问题
Everything inherits from object. It's the basis of inheritance. Everything can be implicitly cast up the inheritance tree, ie.
object me = new Person();
Therefore, following this through to its logical conclusion, a group of People would also be a group of objects:
List<Person> people = new List<Person>();
people.Add(me);
people.Add(you);
List<object> things = people; // Ooops.
Except, that won't work, the people who designed .NET either overlooked this, or there's a reason, and I'm not sure which. At least once I have run into a situation where this would have been useful, but I had to end up using a nasty hack (subclassing List just to implement a cast operator).
The question is this: is there a reason for this behaviour? Is there a simpler solution to get the desired behaviour?
For the record, I believe the situation that I wanted this sort of behaviour was a generic printing function that displayed lists of objects by calling ToString() and formatting the strings nicely.
回答1:
OK, everyone who has used generics in .net must have run into this at one point or another.
Yes, intuitively it should work. No, in the current version of the C# compiler it doesn't.
Eric Lippert has a really good explanation of this issue (it's in eleven parts or something and will bend you mind in places, but it's well worth the read). See here.
edit:
dug out another relevant link, this one discusses how java handles this. See here
回答2:
you can use linq to cast it:
IEnumerable<Person> oldList = someIenumarable;
IEnumerable<object> newList = oldlist.Cast<object>()
回答3:
At first glance, this does not make intuitive sense. But it does. Look at this code:
List<Person> people = new List<Person>();
List<object> things = people; // this is not allowed
// ...
Mouse gerald = new Mouse();
things.add(gerald);
Now we suddenly have a List of Person objects... with a Mouse inside it!

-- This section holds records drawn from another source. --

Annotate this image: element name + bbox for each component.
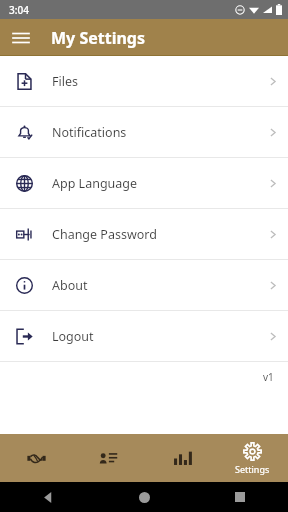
staticText: App Language xyxy=(52,175,138,192)
staticText: Notifications xyxy=(52,124,127,141)
staticText: Logout xyxy=(52,328,94,345)
staticText: My Settings xyxy=(51,27,145,49)
button[interactable]: Logout xyxy=(0,311,288,361)
staticText: About xyxy=(52,277,88,294)
button[interactable]: App Language xyxy=(0,158,288,208)
button[interactable]: Open navigation menu xyxy=(6,23,36,53)
button[interactable]: Notifications xyxy=(0,107,288,157)
other: Home xyxy=(139,492,150,503)
button[interactable]: Deals xyxy=(0,434,72,482)
staticText: Change Password xyxy=(52,226,157,243)
staticText: 3:04 xyxy=(9,3,29,17)
button[interactable]: Change Password xyxy=(0,209,288,259)
staticText: Files xyxy=(52,73,78,90)
staticText: v1 xyxy=(263,370,274,384)
button[interactable]: Settings xyxy=(216,434,288,482)
button[interactable]: Files xyxy=(0,56,288,106)
staticText: Settings xyxy=(235,463,270,475)
button[interactable]: About xyxy=(0,260,288,310)
button[interactable]: Reports xyxy=(144,434,216,482)
other: Back xyxy=(43,492,54,503)
button[interactable]: Contacts xyxy=(72,434,144,482)
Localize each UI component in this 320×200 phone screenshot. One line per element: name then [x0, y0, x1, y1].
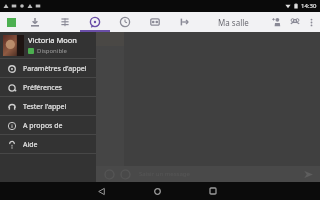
button[interactable]: Back [92, 182, 110, 200]
button[interactable]: Tab 1 [20, 12, 50, 32]
button[interactable]: People [286, 13, 304, 31]
button[interactable]: A propos de [0, 116, 96, 135]
button[interactable]: More options [304, 15, 318, 29]
staticText: Aide [23, 140, 38, 150]
button[interactable]: Emoji [104, 169, 115, 180]
staticText: Tester l'appel [23, 102, 67, 112]
button[interactable]: Home [148, 182, 166, 200]
staticText: Préférences [23, 83, 62, 93]
staticText: A propos de [23, 121, 63, 131]
button[interactable]: Tab 6 [170, 12, 200, 32]
button[interactable]: Send [302, 168, 314, 180]
button[interactable]: Menu [2, 13, 20, 31]
button[interactable]: Tab 2 [50, 12, 80, 32]
button[interactable]: Tab 3 [80, 12, 110, 32]
staticText: Paramètres d'appel [23, 64, 87, 74]
staticText: 14:30 [301, 2, 317, 10]
button[interactable]: Add person [268, 13, 286, 31]
button[interactable]: Victoria Moon [0, 32, 96, 58]
staticText: Ma salle [218, 17, 249, 28]
button[interactable]: Tab 5 [140, 12, 170, 32]
button[interactable]: Recent apps [204, 182, 222, 200]
button[interactable]: Tester l'appel [0, 97, 96, 116]
button[interactable]: Préférences [0, 78, 96, 97]
staticText: Disponible [37, 47, 68, 55]
button[interactable]: Attach [120, 169, 131, 180]
button[interactable]: Tab 4 [110, 12, 140, 32]
staticText: Victoria Moon [28, 35, 77, 45]
button[interactable]: Paramètres d'appel [0, 59, 96, 78]
button[interactable]: Aide [0, 135, 96, 154]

This explains why the assignment of an object of type A<T> to a variable of type A<S> is not allowed, even if S is a supertype of T.
回答4:
The linq workaround is a good one. Another workaround, since you are using type object, is to pass the list as IEnumerable (not the generic version).
Edit: C# 4 (currently beta) supports a covariant type parameter in IEnumerable. While you won't be able to assign directly to a List<object>, you can pass your list to a method expecting an IEnumerable<object>.
回答5:
While what your trying to does indeed flow logically, its actually a feature that many languages don't natively support. This is whats called co/contra variance, which has to do with when and how objects can be implicitly cast from one thing to nother by a compiler. Thankfully, C# 4.0 will bring covariance and contravariance to the C# arena, and such implicit casts like this should be possible.
For a detailed explanation of this, the following Channel9 video should be helpful:
http://channel9.msdn.com/shows/Going+Deep/Inside-C-40-dynamic-type-optional-parameters-more-COM-friendly/
回答6:
With linq extension methods you can do
IEnumerable<object> things = people.Cast<object>();
List<object> things = people.Cast<object>().ToList();
Otherwise since you are strongly typing the list the implicit conversion isn't allowed.